Combat involves using Droid Unit 7’s rocket launcher to incapacitate the enemy. The only issue is that Droid Unit 7 can only fire in four directions. This means that enemies can easily side-step his projectiles, making it difficult to hit them. When an enemy does get hit by a projectile, they become dazed. When this happens, the player must switch to Vesta and quickly collect the robot’s energy. If the player takes too long, the enemy robot will recover and then retaliate. By herself, Vesta is vulnerable to attacks.

If she gets hit by an enemy, the game will end and start over from the last available checkpoint (which are green panels that are located throughout all the levels). Droid Unit 7 is capable of absorbing more damage, so depending on the scenario – the player can have him carry Vesta to a safer location. Unfortunately, Droid Unit 7 cannot fight while holding Vesta, thus making him an easy target for most enemies. The game expects the player to think ahead before tackling most of the puzzles, especially when enemies are involved.

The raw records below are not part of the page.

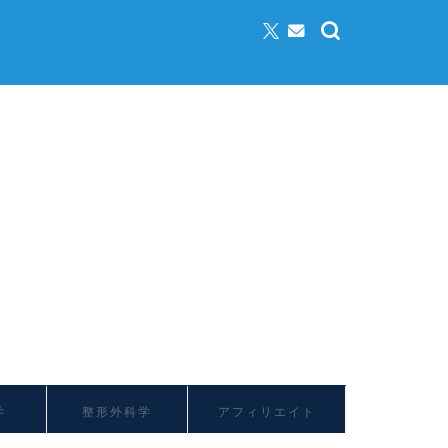
学
整形外科学
アフィリエイト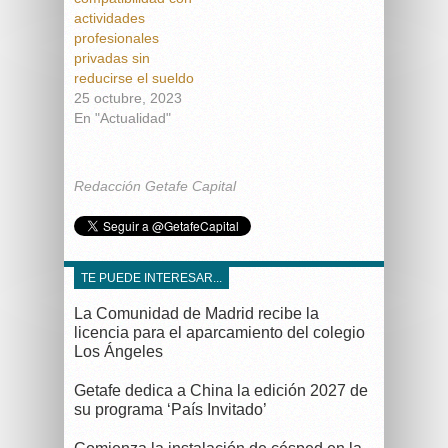
actividades
profesionales
privadas sin
reducirse el sueldo
25 octubre, 2023
En "Actualidad"
Redacción Getafe Capital
TE PUEDE INTERESAR...
La Comunidad de Madrid recibe la
licencia para el aparcamiento del colegio
Los Ángeles
Getafe dedica a China la edición 2027 de
su programa ‘País Invitado’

Vesta for Nintendo Switch does a great job of invoking memories from the bygone era of gaming. This is due to its classic level design and its odd, but satisfying team mechanics between Vesta and Droid Unit 7. The well-polished gameplay – and the quirky intermissions that tie it all together – makes this release a must-have for any Nintendo Switch gamer who enjoys Puzzle Platformers. Developer Finalboss Games deserves a firm pat on the back for a job well done.

Mike Pittaro
Platform: Nintendo Switch
Developer: Finalboss Games
Publisher: Finalboss Games
ESRB: E (Everyone)
Price: $9.99

Vesta Official Website:

Review Score
Beautiful 3D graphics that good good in both portable mode and when the Switch is docked.
Decent sound effects and a good soundtrack round out the experience.
Classic Puzzle Platform gaming that harkens back to the days of the ZX Spectrum and Commodore Amiga.
Developer Finalboss Games deserves a firm pat on the back for a job well done.